* [Problem to solve]: From the first line to the last, set down the data exactly as given.

═══ Source data

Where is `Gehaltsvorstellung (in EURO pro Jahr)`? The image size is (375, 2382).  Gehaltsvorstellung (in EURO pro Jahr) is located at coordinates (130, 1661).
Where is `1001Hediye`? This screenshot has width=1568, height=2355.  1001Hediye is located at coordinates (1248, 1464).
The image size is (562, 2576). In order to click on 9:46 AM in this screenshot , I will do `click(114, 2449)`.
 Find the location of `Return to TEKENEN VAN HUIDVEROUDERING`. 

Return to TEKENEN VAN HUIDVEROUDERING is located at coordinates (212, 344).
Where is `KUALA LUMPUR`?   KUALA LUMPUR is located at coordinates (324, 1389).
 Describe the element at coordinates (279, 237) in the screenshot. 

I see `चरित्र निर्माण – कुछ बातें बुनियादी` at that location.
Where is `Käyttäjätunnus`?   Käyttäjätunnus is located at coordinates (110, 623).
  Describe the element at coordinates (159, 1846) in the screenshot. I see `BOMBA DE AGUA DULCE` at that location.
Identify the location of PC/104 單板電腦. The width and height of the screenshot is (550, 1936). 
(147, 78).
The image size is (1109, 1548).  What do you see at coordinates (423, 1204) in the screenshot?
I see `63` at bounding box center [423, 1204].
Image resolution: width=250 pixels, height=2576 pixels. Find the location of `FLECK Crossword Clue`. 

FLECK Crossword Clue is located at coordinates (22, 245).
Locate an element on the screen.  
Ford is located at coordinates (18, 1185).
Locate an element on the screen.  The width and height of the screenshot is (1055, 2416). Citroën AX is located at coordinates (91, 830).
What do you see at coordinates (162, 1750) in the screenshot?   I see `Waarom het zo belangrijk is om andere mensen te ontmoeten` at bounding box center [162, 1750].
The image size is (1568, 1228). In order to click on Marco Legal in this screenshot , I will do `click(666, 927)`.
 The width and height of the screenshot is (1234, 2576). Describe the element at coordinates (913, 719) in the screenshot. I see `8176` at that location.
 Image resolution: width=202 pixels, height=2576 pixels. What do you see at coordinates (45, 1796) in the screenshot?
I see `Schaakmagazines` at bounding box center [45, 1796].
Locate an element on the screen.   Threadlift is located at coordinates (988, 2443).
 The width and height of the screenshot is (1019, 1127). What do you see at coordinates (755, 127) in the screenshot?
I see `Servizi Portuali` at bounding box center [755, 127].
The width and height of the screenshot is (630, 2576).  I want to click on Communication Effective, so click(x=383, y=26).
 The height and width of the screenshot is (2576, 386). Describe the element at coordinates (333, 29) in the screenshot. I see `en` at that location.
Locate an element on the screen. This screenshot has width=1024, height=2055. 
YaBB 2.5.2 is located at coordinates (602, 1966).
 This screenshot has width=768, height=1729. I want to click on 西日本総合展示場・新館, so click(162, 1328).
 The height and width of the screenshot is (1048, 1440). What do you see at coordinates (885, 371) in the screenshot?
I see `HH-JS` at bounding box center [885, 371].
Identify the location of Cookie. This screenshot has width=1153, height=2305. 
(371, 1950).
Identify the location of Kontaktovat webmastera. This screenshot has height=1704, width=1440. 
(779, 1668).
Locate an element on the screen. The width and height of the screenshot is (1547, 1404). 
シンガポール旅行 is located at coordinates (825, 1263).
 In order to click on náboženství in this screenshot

══════

* [Solution]:
Where is `Gehaltsvorstellung (in EURO pro Jahr)`? The image size is (375, 2382).  Gehaltsvorstellung (in EURO pro Jahr) is located at coordinates (130, 1661).
Where is `1001Hediye`? This screenshot has width=1568, height=2355.  1001Hediye is located at coordinates (1248, 1464).
The image size is (562, 2576). In order to click on 9:46 AM in this screenshot , I will do `click(114, 2449)`.
 Find the location of `Return to TEKENEN VAN HUIDVEROUDERING`. 

Return to TEKENEN VAN HUIDVEROUDERING is located at coordinates (212, 344).
Where is `KUALA LUMPUR`?   KUALA LUMPUR is located at coordinates (324, 1389).
 Describe the element at coordinates (279, 237) in the screenshot. 

I see `चरित्र निर्माण – कुछ बातें बुनियादी` at that location.
Where is `Käyttäjätunnus`?   Käyttäjätunnus is located at coordinates (110, 623).
  Describe the element at coordinates (159, 1846) in the screenshot. I see `BOMBA DE AGUA DULCE` at that location.
Identify the location of PC/104 單板電腦. The width and height of the screenshot is (550, 1936). 
(147, 78).
The image size is (1109, 1548).  What do you see at coordinates (423, 1204) in the screenshot?
I see `63` at bounding box center [423, 1204].
Image resolution: width=250 pixels, height=2576 pixels. Find the location of `FLECK Crossword Clue`. 

FLECK Crossword Clue is located at coordinates (22, 245).
Locate an element on the screen.  
Ford is located at coordinates (18, 1185).
Locate an element on the screen.  The width and height of the screenshot is (1055, 2416). Citroën AX is located at coordinates (91, 830).
What do you see at coordinates (162, 1750) in the screenshot?   I see `Waarom het zo belangrijk is om andere mensen te ontmoeten` at bounding box center [162, 1750].
The image size is (1568, 1228). In order to click on Marco Legal in this screenshot , I will do `click(666, 927)`.
 The width and height of the screenshot is (1234, 2576). Describe the element at coordinates (913, 719) in the screenshot. I see `8176` at that location.
 Image resolution: width=202 pixels, height=2576 pixels. What do you see at coordinates (45, 1796) in the screenshot?
I see `Schaakmagazines` at bounding box center [45, 1796].
Locate an element on the screen.   Threadlift is located at coordinates (988, 2443).
 The width and height of the screenshot is (1019, 1127). What do you see at coordinates (755, 127) in the screenshot?
I see `Servizi Portuali` at bounding box center [755, 127].
The width and height of the screenshot is (630, 2576).  I want to click on Communication Effective, so click(x=383, y=26).
 The height and width of the screenshot is (2576, 386). Describe the element at coordinates (333, 29) in the screenshot. I see `en` at that location.
Locate an element on the screen. This screenshot has width=1024, height=2055. 
YaBB 2.5.2 is located at coordinates (602, 1966).
 This screenshot has width=768, height=1729. I want to click on 西日本総合展示場・新館, so click(162, 1328).
 The height and width of the screenshot is (1048, 1440). What do you see at coordinates (885, 371) in the screenshot?
I see `HH-JS` at bounding box center [885, 371].
Identify the location of Cookie. This screenshot has width=1153, height=2305. 
(371, 1950).
Identify the location of Kontaktovat webmastera. This screenshot has height=1704, width=1440. 
(779, 1668).
Locate an element on the screen. The width and height of the screenshot is (1547, 1404). 
シンガポール旅行 is located at coordinates (825, 1263).
 In order to click on náboženství in this screenshot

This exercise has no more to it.